Hopefully, we can talk about this more at the next earnings call, Richard, but this is as much as we can disclose at this point.
Okay. That's fair enough then. Maybe just kind of looking big picture at your product business here. Your guidance here for product revenues being roughly flat is a good sign in the context of what seems like a fairly difficult market for industrial and automotive. To what degree do you think we are -- are we through any sort of inventory burn issues? We've seen a little bit of burn, I imagine, in the last few quarters as you look at it. Are we largely through that? Or do you worry that there's going to be more to come?

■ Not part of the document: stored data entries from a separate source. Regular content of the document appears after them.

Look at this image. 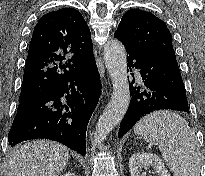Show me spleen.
Here are the masks:
<instances>
[{
	"mask_svg": "<svg viewBox=\"0 0 205 176\" xmlns=\"http://www.w3.org/2000/svg\"><path fill=\"white\" fill-rule=\"evenodd\" d=\"M134 133L158 145L173 176H200L201 155L195 132L172 111H156L142 118Z\"/></svg>",
	"mask_w": 205,
	"mask_h": 176,
	"instance_id": "spleen-1",
	"label": "spleen"
}]
</instances>
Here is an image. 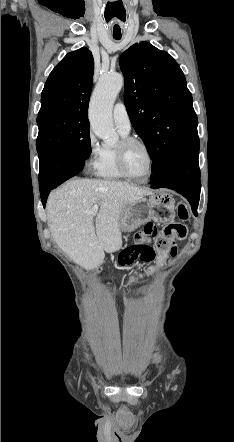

Yes, Richard, it's really hard to speculate on where the year is going to be. I think if I think about semiconductor and just being in semiconductor for a long time, typical downturns, you usually see them to be 4 to 5 quarters. And from that, we should see some uptick in the second half.
Okay. Fair enough. The last question and I'll jump on -- sorry, didn't mean to interrupt.
No, no, no, go ahead, Richard.
Last quick -- just a quick question for me is just on lead times. I think you mentioned the company's now ordering inside lead times. Are we at lead times that you were at before COVID on both your Toggle and STT products? Or is that still coming down to those levels?
So Richard, we've kept the lead times back to the pre-pandemic levels. They're roughly 26 to 27 weeks depending on which products you're looking at.
[Operator Instructions] And our next question -- one moment please -- comes from the line of Quinn Bolton with Needham.
Just asking if the product -- the product decline this quarter and just assuming it's flat next quarter, is that -- was the decline entirely unit-based? Or is there any ASP -- any ASP changes there? And then I would just assume both are flat for the next quarter.
Yes, Nick, this is Sanjeev. We have not seen any ASP decline. It's mostly the demand or the softness in the Asia Pacific market and the Japan market, which is causing the lower volumes.
Okay. Makes sense. And then for the PERSYST with IBM, could you -- I mean, I know it's early. But could you size that opportunity or give us any hints in terms of timing?
So you might have seen the press release from us as well as IBM. They actually did launch their FCM4 already, so it's available in the marketplace today. In terms of our backlog, like Anuj mentioned, it's actually pretty healthy for 2024. It's up into the right compared to 2023, which is what we like to see. And I think basically consistent with the data center market, the increase in our backlog is reflective of that.
I am currently showing no further questions at this time. I'd like to hand the conference back to Sanjeev Aggarwal for closing remarks.
I would like to say thank you, everyone, for joining the call today, and we look forward to speaking to you at our next quarter earnings report. Thank you again for joining.
And this concludes today's conference call. Thank you for your participation. You may now disconnect. Everyone, have a wonderful day.